At StreamHPC we do several very different types of projects, but this project has been very, very different. In the first place, it was nowhere close to scientific simulation or media processing. Our client, Intersoft solutions, asked us to speed up thousands of payroll calculations on a GPU.
They wanted to solve a simple problem, avoiding slow conversations with HR of large companies:
Yes, I can answer your questions.
For that I need to do a test-run.
Please come back tomorrow.
The calculation of 1600 payslips took one hour. This means 10,000 employees would take over 6 hours. Potential customers appreciated the clear advantages of Intersoft’s solution, but told that they were searching for a faster solution in the first place.
Using our accelerated compute engine, a run with 3300 employees (anonymised, real data) now only takes 20 seconds, including loading and writing all data to the database – a speedup of about 250 times. Calculations with 100k employees can get all calculations done under 2 minutes – the above HR department would have liked that.
The code consisted of several hundreds megabytes of Delphi-code that was build up over the years, which made the project a lot less standard to do.

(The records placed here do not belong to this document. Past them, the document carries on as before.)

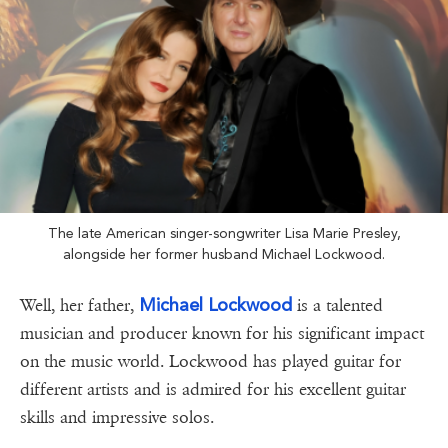
The late American singer-songwriter Lisa Marie Presley,
alongside her former husband Michael Lockwood.
Michael Lockwood
Well, her father,
is a talented
musician and producer known for his significant impact
on the music world. Lockwood has played guitar for
different artists and is admired for his excellent guitar
skills and impressive solos.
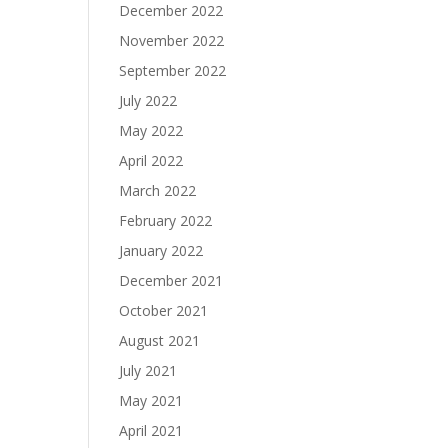
December 2022
November 2022
September 2022
July 2022
May 2022
April 2022
March 2022
February 2022
January 2022
December 2021
October 2021
August 2021
July 2021
May 2021
April 2021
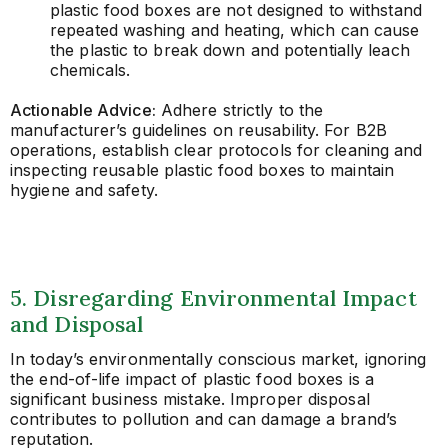
plastic food boxes are not designed to withstand
repeated washing and heating, which can cause
the plastic to break down and potentially leach
chemicals.
Actionable Advice:
Adhere strictly to the
manufacturer’s guidelines on reusability. For B2B
operations, establish clear protocols for cleaning and
inspecting reusable plastic food boxes to maintain
hygiene and safety.
5. Disregarding Environmental Impact
and Disposal
In today’s environmentally conscious market, ignoring
the end-of-life impact of plastic food boxes is a
significant business mistake. Improper disposal
contributes to pollution and can damage a brand’s
reputation.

The interesting part about payrolling needs to have large flexibility to cope with continuously changing laws and ruling within the country. This is a main reason you see most payroll companies not working internationally. Intersoft’s software can be configured to work in any branch or country.
Porting code that offers both correctness and flexibility is less easy to port to the GPU, that expects very straightforward instructions – we needed to be very creative to convert the internal scripting language to OpenCL.

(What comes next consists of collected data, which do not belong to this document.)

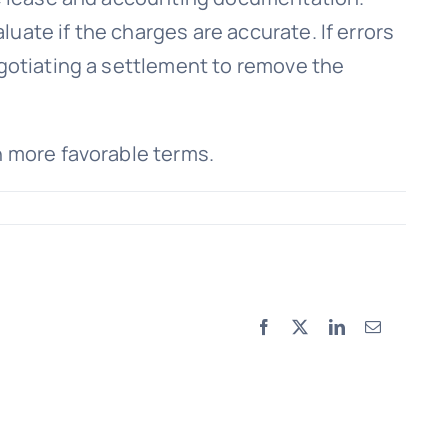
uate if the charges are accurate. If errors
egotiating a settlement to remove the
n more favorable terms.
Facebook
X
LinkedIn
Email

After about 2 weeks the test-input was processed correctly in seconds. After that the client worked with us to program out redesigns of the database-loading and storing, being able to feed the OpenCL calculations the data fast enough.
The code now runs correctly on AMD and NVIDIA GPUs, and (for backwards compatibility) on CPUs. We have not tested on Intel ARC. We neither benchmarked it, as this type of software has too many interdependencies to define a good case. Hence we kept it with only mentioning that ~250x speedup.

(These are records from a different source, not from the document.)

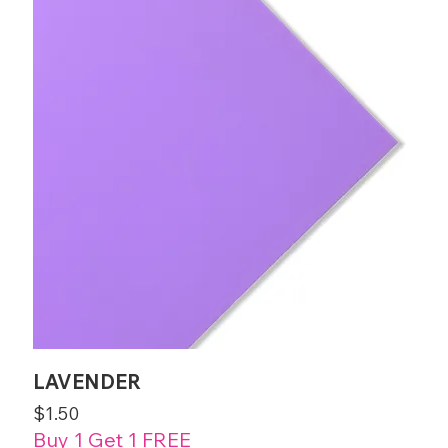
LAVENDER
Price
$1.50
Buy 1 Get 1 FREE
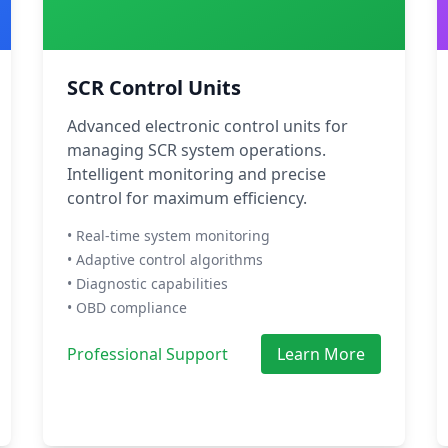
SCR Control Units
Advanced electronic control units for
managing SCR system operations.
Intelligent monitoring and precise
control for maximum efficiency.
• Real-time system monitoring
• Adaptive control algorithms
• Diagnostic capabilities
• OBD compliance
Professional Support
Learn More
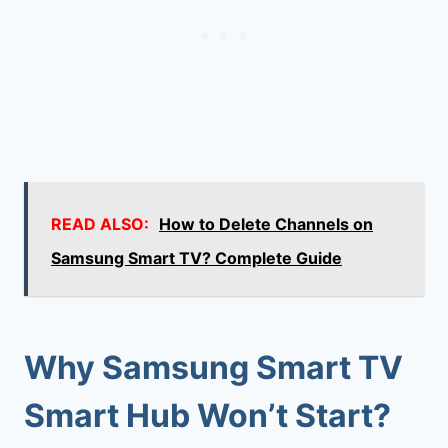
READ ALSO:
How to Delete Channels on
Samsung Smart TV? Complete Guide
Why Samsung Smart TV
Smart Hub Won’t Start?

Most software we write is in CUDA and HIP. OpenCL is in C and less convenient, so why did we choose this language? Reason is the built-in compiler. Every time the script or configuration changes, OpenCL can be generated for it, and be compiled on the spot. Even just-in-time optimizations, based on the provided data, can be applied. If we had chosen CUDA, HIP or SYCL, this would have taken much more effort to do.
You might say that OpenCL’s kernels can be reverse engineered more easily than when using C++ based languages. In this project the real IP is in the OpenCL-code generation and the software to visually create changes to how payroll-calculations are done, and thus reverse engineering does not make much sense. The offender would need to reverse engineer the software with every change.
Intersoft is a provider of Payrolling Systems that can be adapted to any country and branch, with a specialization in the cleaning industry. Other software is created for Time & Task Tracking, Staff Planning & Scheduling, Forecasting & Workload Monitoring, Customer Surveys & Analysis and Incentive Programs.
Intersoft says that their customers are attracted by the combination of flexibility and correctness of the solution – unique in its market. Now also performance is added to that list, which allows companies with over 10,000 employees can be served now.
Where do you see software that is unexpectedly slow, that is making it difficult to provide a good service?